Blood, sweat, and billions have gone toward studying whether different care delivery models can improve health outcomes of the chronically ill while holding down costs. A recent set of Medicare disease management pilot programs with these twin goals showed, at best, uneven results.
As previously noted in this space, only three, including a promising one in Pennsylvania, have been extended beyond their initial periods. Even these programs did no yet reduce overall costs of care for the chronically ill. The key word in that last sentence is "yet."

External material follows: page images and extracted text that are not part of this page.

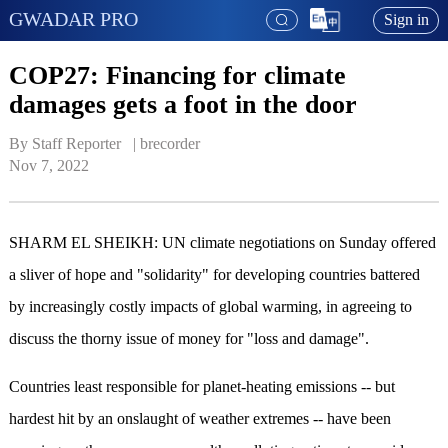
GWADAR PRO
Sign in
COP27: Financing for climate
damages gets a foot in the door
By Staff Reporter   | 
brecorder
Nov 7, 2022
SHARM EL SHEIKH: UN climate negotiations on Sunday offered
a sliver of hope and "solidarity" for developing countries battered
by increasingly costly impacts of global warming, in agreeing to
discuss the thorny issue of money for "loss and damage".
Countries least responsible for planet-heating emissions -- but
hardest hit by an onslaught of weather extremes -- have been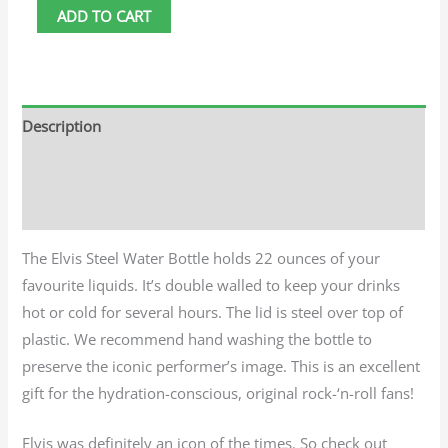
ADD TO CART
Description
Additional information
Reviews (0)
The Elvis Steel Water Bottle holds 22 ounces of your
favourite liquids. It’s double walled to keep your drinks
hot or cold for several hours. The lid is steel over top of
plastic. We recommend hand washing the bottle to
preserve the iconic performer’s image. This is an excellent
gift for the hydration-conscious, original rock-‘n-roll fans!
Elvis was definitely an icon of the times. So check out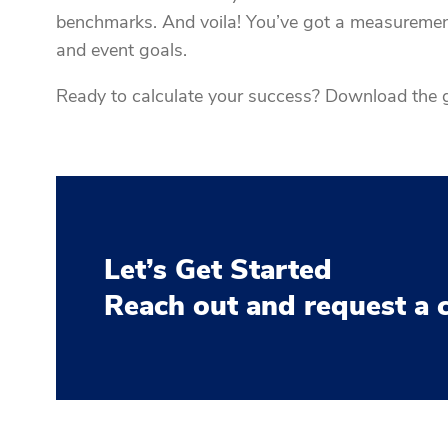
benchmarks. And voila! You’ve got a measureme
and event goals.
Ready to calculate your success? Download the g
Let’s Get Started
Reach out and request a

We must not be fickle in funding delivery system innovation. Politicians and the general public have microscopic attention spans and wildly unrealistic expectations as to how quickly new health care programs can fulfill their promise. This is particularly problematic for innovations that deal with the management of chronic diseases. The problem is compounded when patients are poor, uninsured or underinsured and suffer from illnesses that were undertreated if they were treated at all. As detailed below, the state of California is discovering this at the outset of a major public investment in pilot programs focused on these populations.
Beyond questions of effective long-term stewardship of scarce public resources, there are real human costs to short-lived serial infatuation with new pilot programs. We nearly all believe that a real and ongoing relationship between patient and provider is paramount to quality medical care, yet we often reshuffle which federal program people qualify for and what care facilities they can access. Ideally patients should have some stability and consistency of access points, particularly within a system that can seem byzantine and impenetrable even to those who study health policy for a living.